Lower GST rates to spur consumption and drive growth: S&P Global - Business Standard
The lowered goods and services tax (GST) rates, income tax cuts and interest rate reductions are likely to make consumption a greater driver of India’s growth compared with investment in the current and next financial year, credit rating agency S&P Global said on Monday.
“Lowered GST rates will support middle-class consumption and complement income tax cuts and interest rate reductions introduced this year. These changes are likely to make consumption a greater driver of growth compared with investment, in this financial year, and the next,” the rating agency said in its latest Economic Outlook for the Asia-Pacific region, while retaining its growth forecasts for India unchanged at 6.5 per cent for FY26 and 6.7 per cent for FY27.

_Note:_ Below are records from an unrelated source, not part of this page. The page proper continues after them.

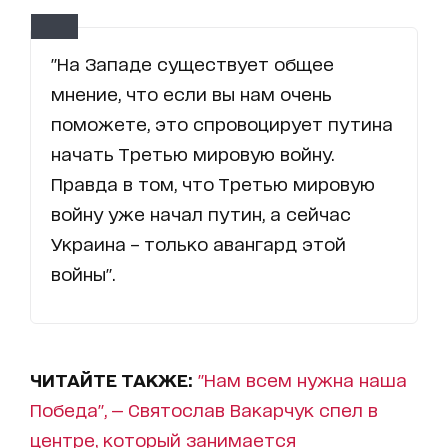
"На Западе существует общее
мнение, что если вы нам очень
поможете, это спровоцирует путина
начать Третью мировую войну.
Правда в том, что Третью мировую
войну уже начал путин, а сейчас
Украина – только авангард этой
войны".
ЧИТАЙТЕ ТАКЖЕ:
"Нам всем нужна наша
Победа", — Святослав Вакарчук спел в
центре, который занимается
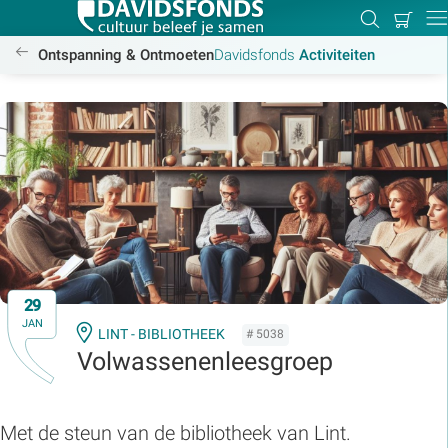
Mijn
Zoeken
Betal
Dir
winkel
/activiteiten
Ontspanning & Ontmoeten
Davidsfonds
Activiteiten
Zoek:
Zoeken
29
JAN
LINT - BIBLIOTHEEK
# 5038
Volwassenenleesgroep
Met de steun van de bibliotheek van Lint.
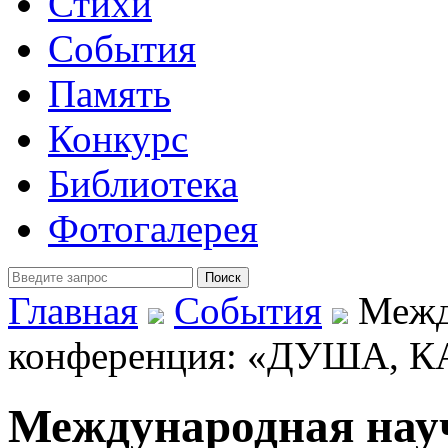
Стихи
События
Память
Конкурс
Библиотека
Фотогалерея
Главная
События
Межд
конференция: «ДУША, 
Международная нау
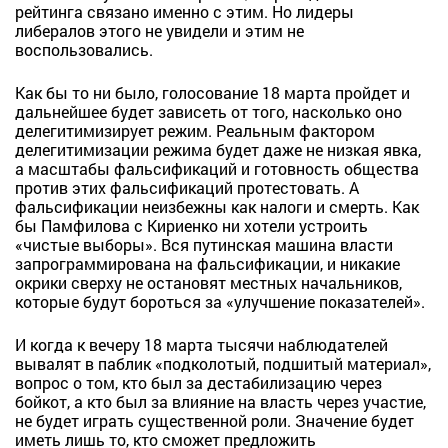
рейтинга связано именно с этим. Но лидеры
либералов этого не увидели и этим не
воспользовались.
Как бы то ни было, голосование 18 марта пройдет и
дальнейшее будет зависеть от того, насколько оно
делегитимизирует режим. Реальным фактором
делегитимизации режима будет даже не низкая явка,
а масштабы фальсификаций и готовность общества
против этих фальсификаций протестовать. А
фальсификации неизбежны как налоги и смерть. Как
бы Памфилова с Кириенко ни хотели устроить
«чистые выборы». Вся путинская машина власти
запрограммирована на фальсификации, и никакие
окрики сверху не остановят местных начальников,
которые будут бороться за «улучшение показателей».
И когда к вечеру 18 марта тысячи наблюдателей
вывалят в паблик «подколотый, подшитый материал»,
вопрос о том, кто был за дестабилизацию через
бойкот, а кто был за влияние на власть через участие,
не будет играть существенной роли. Значение будет
иметь лишь то, кто сможет предложить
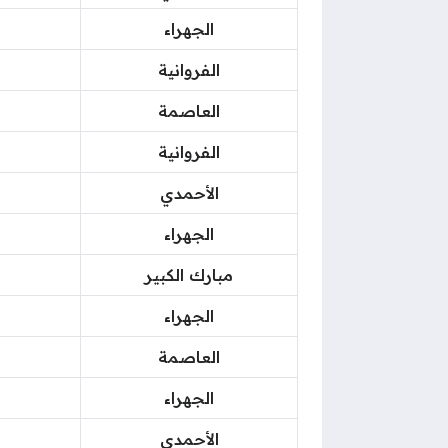
الجهراء
الفروانية
العاصمة
الفروانية
الأحمدي
الجهراء
مبارك الكبير
الجهراء
العاصمة
الجهراء
الأحمدي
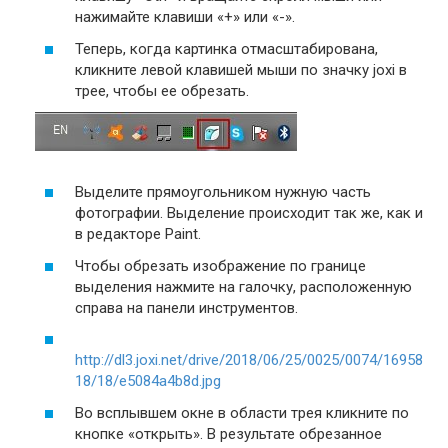
нажимайте клавиши «+» или «-».
Теперь, когда картинка отмасштабирована,
кликните левой клавишей мыши по значку joxi в
трее, чтобы ее обрезать.
Выделите прямоугольником нужную часть
фотографии. Выделение происходит так же, как и
в редакторе Paint.
Чтобы обрезать изображение по границе
выделения нажмите на галочку, расположенную
справа на панели инструментов.
http://dl3.joxi.net/drive/2018/06/25/0025/0074/16958
18/18/e5084a4b8d.jpg
Во всплывшем окне в области трея кликните по
кнопке «открыть». В результате обрезанное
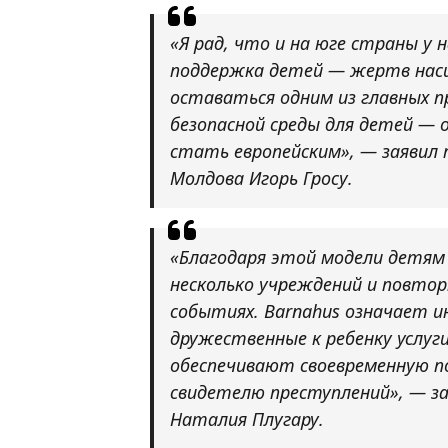
«Я рад, что и на юге страны у
поддержка детей — жертв наси
оставаться одним из главных п
безопасной среды для детей — 
стать европейским»,
— заявил 
Молдова Игорь Гросу.
«Благодаря этой модели детям
несколько учреждений и повто
событиях. Barnahus означает и
дружественные к ребенку услу
обеспечивают своевременную п
свидетелю преступлений»,
— за
Наталия Плугару.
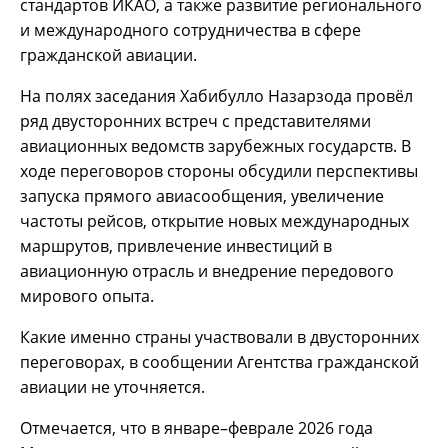
стандартов ИКАО, а также развитие регионального
и международного сотрудничества в сфере
гражданской авиации.
На полях заседания Хабибулло Назарзода провёл
ряд двусторонних встреч с представителями
авиационных ведомств зарубежных государств. В
ходе переговоров стороны обсудили перспективы
запуска прямого авиасообщения, увеличение
частоты рейсов, открытие новых международных
маршрутов, привлечение инвестиций в
авиационную отрасль и внедрение передового
мирового опыта.
Какие именно страны участвовали в двусторонних
переговорах, в сообщении Агентства гражданской
авиации не уточняется.
Отмечается, что в январе–феврале 2026 года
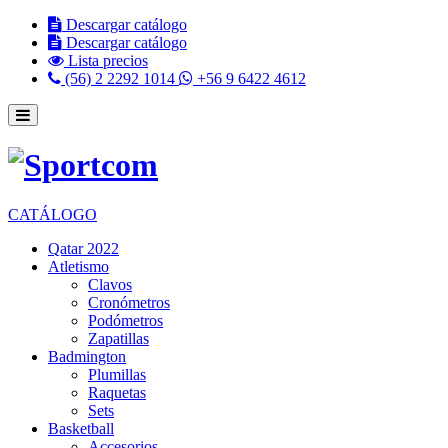
Descargar catálogo
Descargar catálogo
Lista precios
(56) 2 2292 1014
+56 9 6422 4612
CATÁLOGO
Qatar 2022
Atletismo
Clavos
Cronómetros
Podómetros
Zapatillas
Badmington
Plumillas
Raquetas
Sets
Basketball
Accesorios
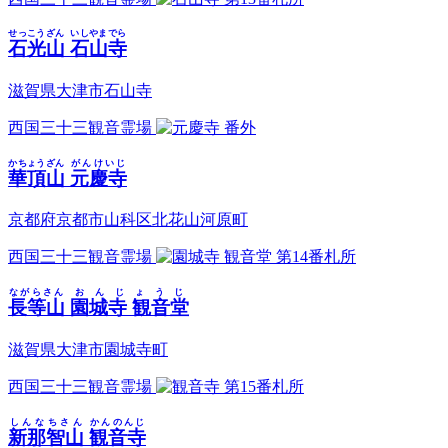
せっこうざん
いしやまでら
石光山
石山寺
滋賀県大津市石山寺
西国三十三観音霊場
番外
かちょうざん
がんけいじ
華頂山
元慶寺
京都府京都市山科区北花山河原町
西国三十三観音霊場
第14番札所
ながらさん
おんじょうじ
長等山
園城寺 観音堂
滋賀県大津市園城寺町
西国三十三観音霊場
第15番札所
しんなちさん
かんのんじ
新那智山
観音寺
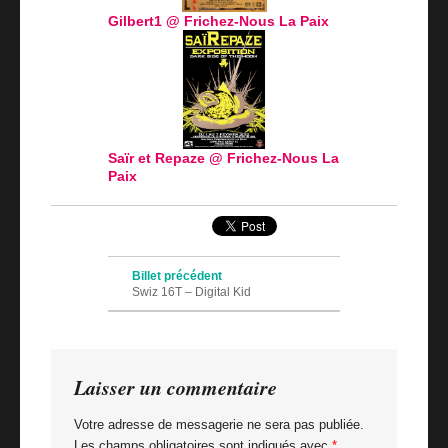
Gilbert1 @ Frichez-Nous La Paix
Saïr et Repaze @ Frichez-Nous La
Paix
Navigation des articles
Billet précédent
Swiz 16T – Digital Kid
Billet suivant
Beatrice Graffiti Magazine
Laisser un commentaire
Votre adresse de messagerie ne sera pas publiée.
Les champs obligatoires sont indiqués avec
*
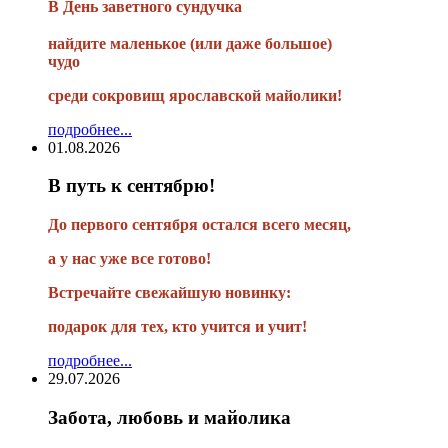
В
День заветного сундучка
найдите маленькое
(или
даже большое)
чудо
среди сокровищ ярославской майолики!
подробнее...
01.08.2026
В путь к сентябрю!
До первого сентября остался всего месяц,
а у нас уже все готово!
Встречайте свежайшую новинку:
подарок для тех, кто учится и учит!
подробнее...
29.07.2026
Забота, любовь и майолика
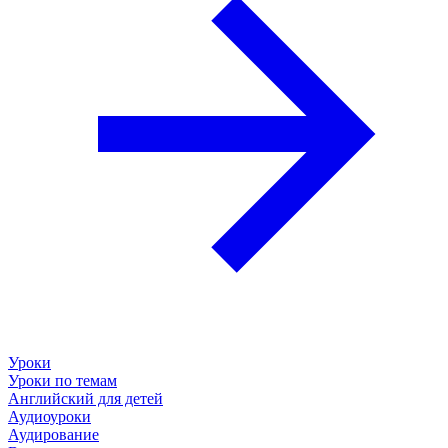
Уроки
Уроки по темам
Английский для детей
Аудиоуроки
Аудирование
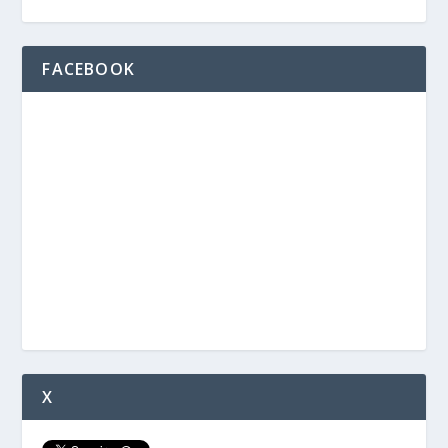
FACEBOOK
X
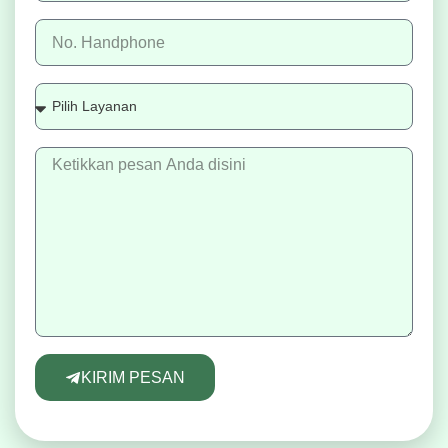
KIRIM PESAN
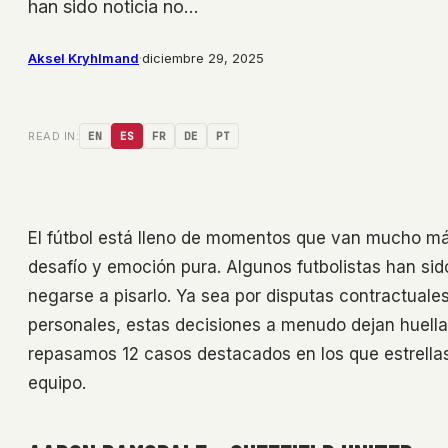
han sido noticia no…
Aksel Kryhlmand
·
diciembre 29, 2025
READ IN:
EN
ES
FR
DE
PT
El fútbol está lleno de momentos que van mucho más 
desafío y emoción pura. Algunos futbolistas han sid
negarse a pisarlo. Ya sea por disputas contractuale
personales, estas decisiones a menudo dejan huella e
repasamos 12 casos destacados en los que estrellas
equipo.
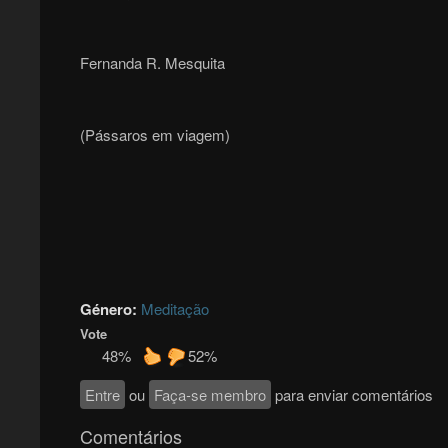
Fernanda R. Mesquita
(Pássaros em viagem)
Género:
Meditação
Vote
48%
52%
Entre
ou
Faça-se membro
para enviar comentários
Comentários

The agency maintained that despite elevated US tariffs and global trade uncertainties, India’s domestic demand has stayed robust. On global headwinds, the agency said that the spike in the effective US tariff is weighing on the expansion of export-oriented manufacturing in India, but added that “there are signs the US may lower tariffs on Indian products”.
“If India can secure a trade agreement with the US, it will reduce uncertainty and enhance confidence, which would boost labour-intensive sectors,” the report added.
The report highlights that the rupee has faced depreciation pressures, triggered by capital outflows and tariff uncertainty. “In India, capital outflows have contributed to currency weakness. Added uncertainty from unexpectedly high US tariffs and the lack of a trade deal with the US have further squeezed the rupee,” it noted.
Also Read
The rating agency notes that among key factors influencing monetary policy, inflation is not currently a problem in Asia-Pacific, including India. Owing to softer food inflation, it has trimmed its CPI inflation forecast for India to 2.5 per cent for the current financial year (FY26). However, it expects the food prices in India to normalise, with consumer inflation projected to rise to about 5 per cent in the next financial year, before moderating again to 4.4 per cent in FY28.
Without naming India, the agency reckons that there is little room for additional rate cuts in the Asia-Pacific region as “policy rates have for the most part already descended close to estimates of neutral policy interest rates.”
After slashing the key interest rate by 100 basis points (bps) to 5.50 per cent between February and June, the Monetary Policy Committee of the Reserve Bank of India had chosen to keep interest rates unchanged for the second successive time at its last bi-monthly review on October 1.